Abortion, made legal across the US by the landmark Supreme Court Decision, Roe v. Wade, in 1973, continues to be controversial; in many ways dividing the country at its very core.

Currently, many of the more conservative states are crafting laws to restrict (and in some cases effectively ban) abortions. Last week, lawmakers in Kansas passed a comprehensive package of anti-abortion measures including laws which state that life begins at the point of fertilization. The Kansas legislation also bans Planned Parenthood from providing sex education in schools and prohibits abortions based on sex selection.

North Dakota recently passed several laws including one which would ban abortions when a fetal heartbeat can be detected. The new rules also forbid abortions based on genetic abnormalities, and will require doctors who perform abortions to have admitting privileges at a local hospital. Such privileges are often denied based on pressure from local anti-abortion groups.

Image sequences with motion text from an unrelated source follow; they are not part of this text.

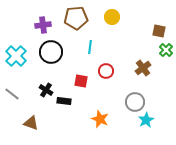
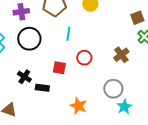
brown square: (159, 31) -> (137, 18), turned -32

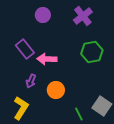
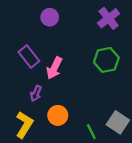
purple cross: (83, 16) -> (109, 18), moved
pink arrow: (47, 59) -> (54, 68), turned -66
orange circle: (56, 90) -> (58, 115), moved

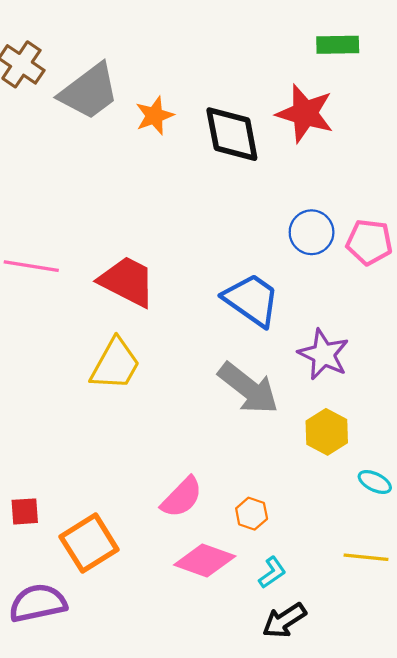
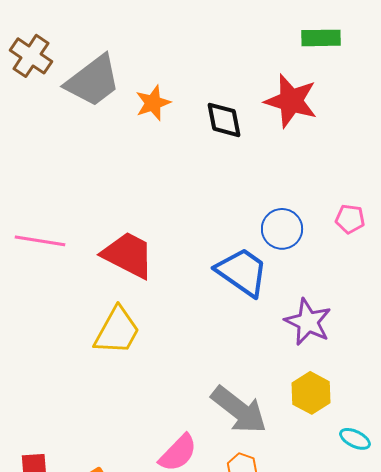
black diamond: (232, 134) -> (224, 120), size x0.7
blue circle: (312, 232) -> (282, 229), moved
pink pentagon: (369, 242) -> (350, 219), size x0.7
gray arrow: (248, 388) -> (239, 410), moved

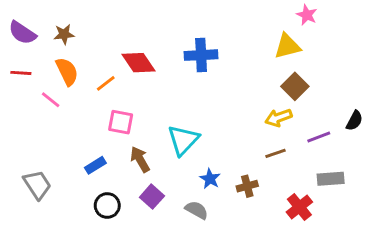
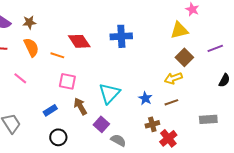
orange line: (106, 83) -> (57, 55), turned 56
pink line: (51, 100) -> (20, 78), moved
purple line: (319, 137) -> (215, 48), moved
blue star: (210, 179) -> (145, 98), moved
purple square: (152, 197) -> (101, 124), moved
red cross: (299, 207) -> (168, 138), moved

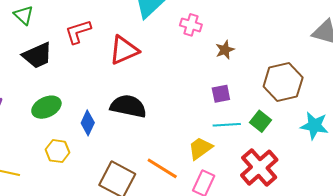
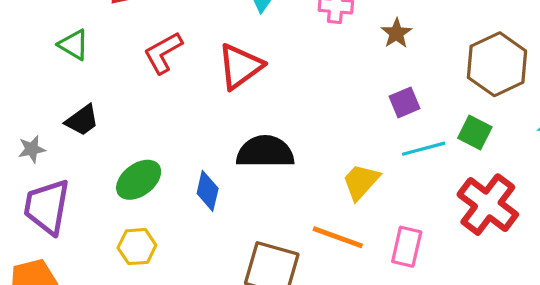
black trapezoid: (37, 55) -> (82, 120), moved, size x0.7
yellow trapezoid: (200, 148) -> (361, 182), moved
yellow hexagon: (58, 151) -> (137, 247), moved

Last year, nineteen states enacted stricter rules regulating abortions. These new laws included mandates for invasive ultrasound tests, regulatory changes which by their nature have forced abortion providers to close their offices, lengthy waiting periods, barring the use of private insurance for abortion services, state-required anti-abortion counseling, and restricting access to the morning after pill and other forms of contraception.

I am not disturbed as much about these changes as I am by who is making them.

The faces of these anti-abortion, anti-contraception measures, the leading advocates and spokespeople, are nearly always men - usually white men. While many women also hold pro-life views, they are rarely out front championing the issue. I am both confused and affronted by that.

Abortion is a complex, emotional issue. Gender aside, passion is understandable. However, it is an undeniable truth that the fetus exists, and can only exist within the body of a woman. It is the woman who goes through the physical and mental strain of pregnancy and childbirth. It is the woman, who at great sacrifice nurtures the child after birth. With respect to conception, fetal development and childbirth, the woman is indispensible. Given these facts, shouldn’t women be the best determiners of what is appropriate in matters regarding abortion and contraception? Why should men ever be at the forefront of these matters?

Men might argue that their interest in the issue is human life. Nevertheless, that very interest could never be more than equal that of women.

Perhaps male lawmakers would be wiser to take a back seat on those issues which affect the very essence of womanhood. This can be done in two ways. Firstly, when elected bodies meet at the federal or state level to take up matters related to the female reproductive system, male legislators can poll their female constituency and simply vote the will of their female constituency. Alternatively, based on conscience or ignorance, male elected officials can simply abstain from voting on these concerns.

With women at the helm, I can easily accept which ever side prevails, pro-life or pro-choice - or even something in between.  The reassurance comes in knowing that such decisions were made by those most qualified to do so.